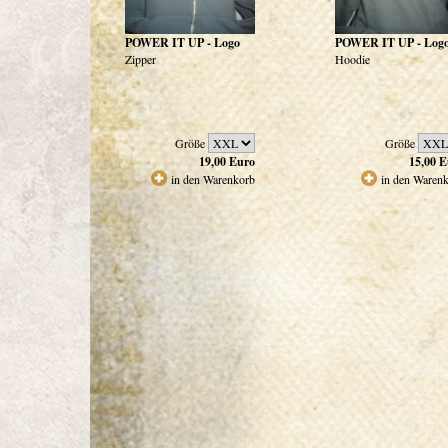
POWER IT UP - Logo
POWER IT UP - Log
Zipper
Hoodie
Größe
Größe
19,00
Euro
15,00
E
in den Warenkorb
in den Waren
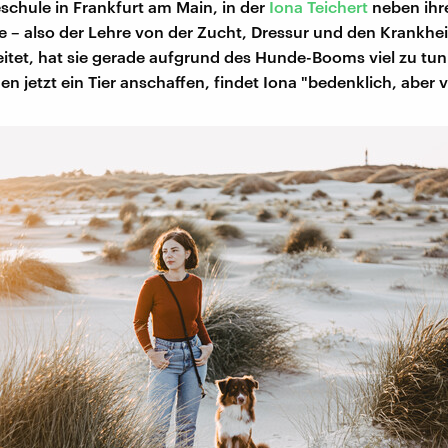
schule in Frankfurt am Main, in der
Iona Teichert
neben ih
e – also der Lehre von der Zucht, Dressur und den Krankhei
itet, hat sie gerade aufgrund des Hunde-Booms viel zu tun
n jetzt ein Tier anschaffen, findet Iona "bedenklich, aber v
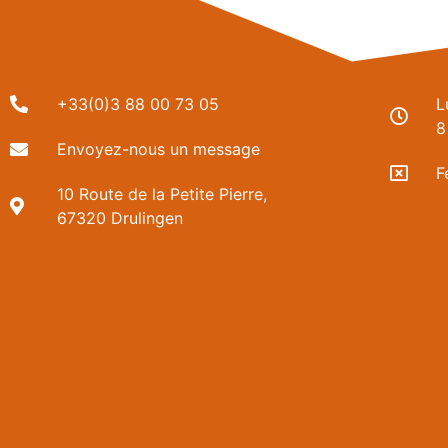
+33(0)3 88 00 73 05
L
8
Envoyez-nous un message
F
10 Route de la Petite Pierre,
67320 Drulingen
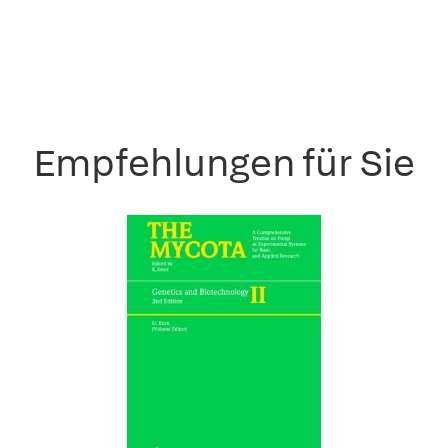
Empfehlungen für Sie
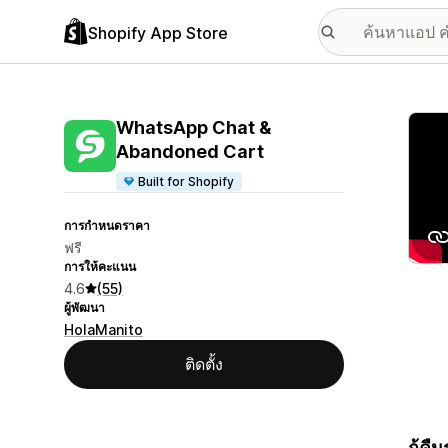
Shopify App Store
แกลเล
WhatsApp Chat &
Abandoned Cart
Built for Shopify
การกำหนดราคา
ฟรี
การให้คะแนน
4.6
(55)
ผู้พัฒนา
HolaManito
ติดตั้ง
กู้ค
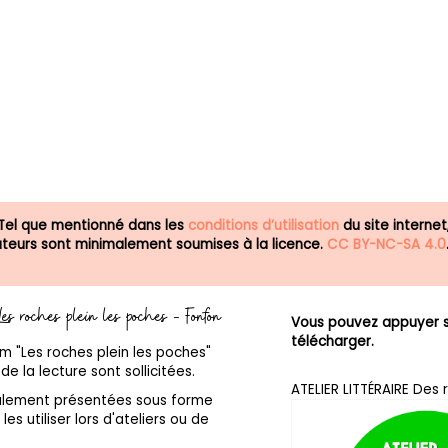
 Tel que mentionné dans les
conditions d’utilisation
du site internet
isateurs sont minimalement soumises à la licence.
CC BY-NC-SA 4.0
 Les roches plein les poches - Fonfon
Vous pouvez appuyer su
télécharger.
um "Les roches plein les poches"
e la lecture sont sollicitées.
ATELIER LITTÉRAIRE Des 
galement présentées sous forme
les utiliser lors d'ateliers ou de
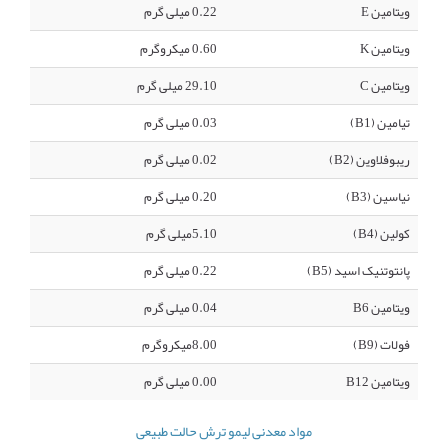
ویتامین E
0.22 میلی گرم
ویتامین K
0.60 میکروگرم
ویتامین C
29.10 میلی گرم
تیامین (B1)
0.03 میلی گرم
ریبوفلاوین (B2)
0.02 میلی گرم
نیاسین (B3)
0.20 میلی گرم
کولین (B4)
5.10میلی گرم
پانتوتنیک اسید (B5)
0.22 میلی گرم
ویتامین B6
0.04 میلی گرم
فولات (B9)
8.00میکروگرم
ویتامین B12
0.00 میلی گرم
مواد معدنی لیمو ترش حالت طبیعی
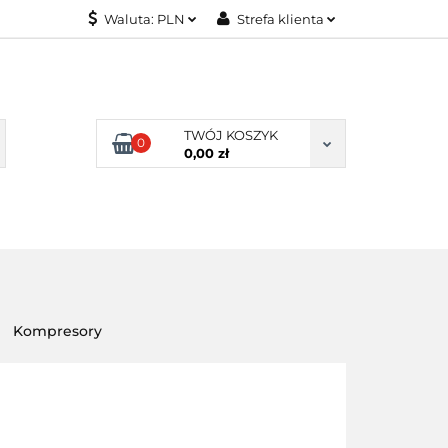
Waluta:
PLN
Strefa klienta
KONTAKT
PLN
Zaloguj się
EUR
Załóż konto
Dodaj zgłoszenie
TWÓJ KOSZYK
0
Zgody cookies
0,00 zł
KONTAKT
Kompresory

-------

■ WHAT IS NEEDED: What belongs in the answer is each line above from the line with "ATELIER LITTÉRAIRE Des" to the line with "Załóż konto", inclusive, reproduced exactly and free of pictures.

■ ANSWER TO THIS TASK:
ATELIER LITTÉRAIRE Des 
galement présentées sous forme
les utiliser lors d'ateliers ou de
ویتامین E
0.22 میلی گرم
ویتامین K
0.60 میکروگرم
ویتامین C
29.10 میلی گرم
تیامین (B1)
0.03 میلی گرم
ریبوفلاوین (B2)
0.02 میلی گرم
نیاسین (B3)
0.20 میلی گرم
کولین (B4)
5.10میلی گرم
پانتوتنیک اسید (B5)
0.22 میلی گرم
ویتامین B6
0.04 میلی گرم
فولات (B9)
8.00میکروگرم
ویتامین B12
0.00 میلی گرم
مواد معدنی لیمو ترش حالت طبیعی
Waluta:
PLN
Strefa klienta
KONTAKT
PLN
Zaloguj się
EUR
Załóż konto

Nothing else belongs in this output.